Please feel encouraged! I'm not sure the coding is the hard part (especially given that the HTML will be known to be valid). The policy/rules might be the hard part. -- Greg On Sun, Jan 22, 2012 at 10:53:36PM -0500, hmonroe.pglaf@huntermonroe.com wrote:
There is a golden opportunity here for someone to create an automated tool to assess the use/misuse of HTML which PG could use to screen submissions--see my earlier post with some simple tests written in Perl. I would be happy to host development of the tool under the Guiguts sourceforge project. Also badly needed is an update of gutcheck the corresponding tool to evalute .txt submissions--it has not been changed since 2005 and cannot even count the number of characters per line if the line contains Unicode. Provide me with your sourceforge ID and I will give your access rights. If it were up to me I would write these tools in Perl not C (since Guiguts is in Perl), or it could be an enhancement to HTML Tidy but my only request is that the errors/warnings generated look like "linenum:columnnum This line is wrong: <h1>Chapter</h2>" (this allows Guiguts users to double click on an error report to jump to the errors). Guiguts has a "Check All" button which runs W3C validation, W! 3C CSS check, Link Check, HTML Tidy, Image Check, and the rudimentary Epub Friendly check I sent earlier--perhaps these could be part of an HTMLGutcheck tool. I could bundle the tools with Guiguts so they would reach a broad audience even if PG does not immediately adopt them.
Hunter
Why aren't WWers send back projects that include destructive layout tagging, or don't include important structural tagging? I can think of any number of reasons for rejection that are less disruptive to the reader's satisfaction.
Because we have automated checks for validity and good spelling. We don't have automated checks for (mis-) use of HTML for layout.
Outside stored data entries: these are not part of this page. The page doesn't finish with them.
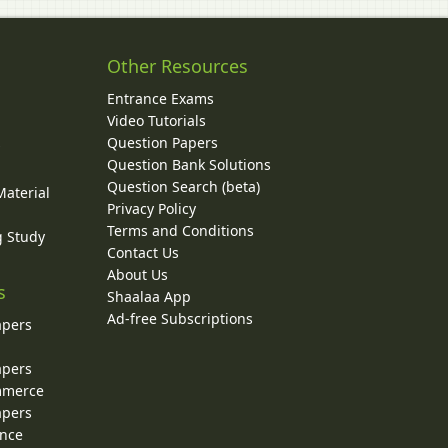
Other Resources
Entrance Exams
Video Tutorials
Question Papers
y
Question Bank Solutions
Question Search (beta)
Material
Privacy Policy
Terms and Conditions
g Study
Contact Us
About Us
s
Shaalaa App
Ad-free Subscriptions
apers
apers
ommerce
apers
ence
If we had some sort of automated and relatively unambiguous checks for such things, I'm sure that many submitters would strive to comply.
-- Greg _______________________________________________ gutvol-d mailing list gutvol-d@lists.pglaf.org http://lists.pglaf.org/mailman/listinfo/gutvol-d

The policy/rules might be the hard part.
A first step might be to reconcile the current HTML FAQ to better align with the expectations that the WWers actually enforce. It would also be helpful to recognize that there is more than one actual workflow that volunteers use to create HTML, and the requisite "txt70." http://www.gutenberg.org/wiki/Gutenberg:HTML_FAQ

On Sun, January 22, 2012 8:53 pm, hmonroe.pglaf@huntermonroe.com wrote: [snip]
Why aren't WWers send back projects that include destructive layout tagging, or don't include important structural tagging? I can think of any number of reasons for rejection that are less disruptive to the reader's satisfaction.
Because we have automated checks for validity and good spelling. We don't have automated checks for (mis-) use of HTML for layout. If we had some sort of automated and relatively unambiguous checks for such things, I'm sure that many submitters would strive to comply.
-- Greg
There is a golden opportunity here for someone to create an automated tool to assess the use/misuse of HTML which PG could use to screen submissions--see my earlier post with some simple tests written in Perl.
The problem here is two-fold: 1. PG has no standards for submission of HTML (other than the obvious one that it must be valid HTML), and no one can code to a non-existent standard. If PG had unambiguous published standards I'm sure that most submitters would strive to comply even /without/ automated checks. 2. The evaluation of a file for the existence of destructive layout tagging and the non-existence of structural tagging cannot be automated. (The first part of this statement is probably an exaggeration. I could probably easily write a tool that would check for "style" attributes, but Perl wouldn't be the best language for the job). Tidy can check of well-formedness, and there are tools like Jing (http://www.thaiopensource.com/relaxng/jing.html) that can test for compliance with a schema, but I can't think of a single tool that can tell you that "<p align="center">Chapter One</p>" is wrong on so many levels. The solution is also two-fold: 1. Develop a consensus HTML coding style for PG. Heck, it doesn't even need to be a consensus, a mandate from TPTB would serve just as well, but a consensus is more likely to be adopted. 2. Build a small set of individuals who are familiar with PG's HTML coding style and could review HTML submissions. For example, I'm familiar enough with the use of HTML for encoding e-books that I'll bet I could judge whether a file is acceptable in less than 10 minutes. You could call this group of examiners "white washers" for lack of a better term. But without solution #1, nothing else is possible.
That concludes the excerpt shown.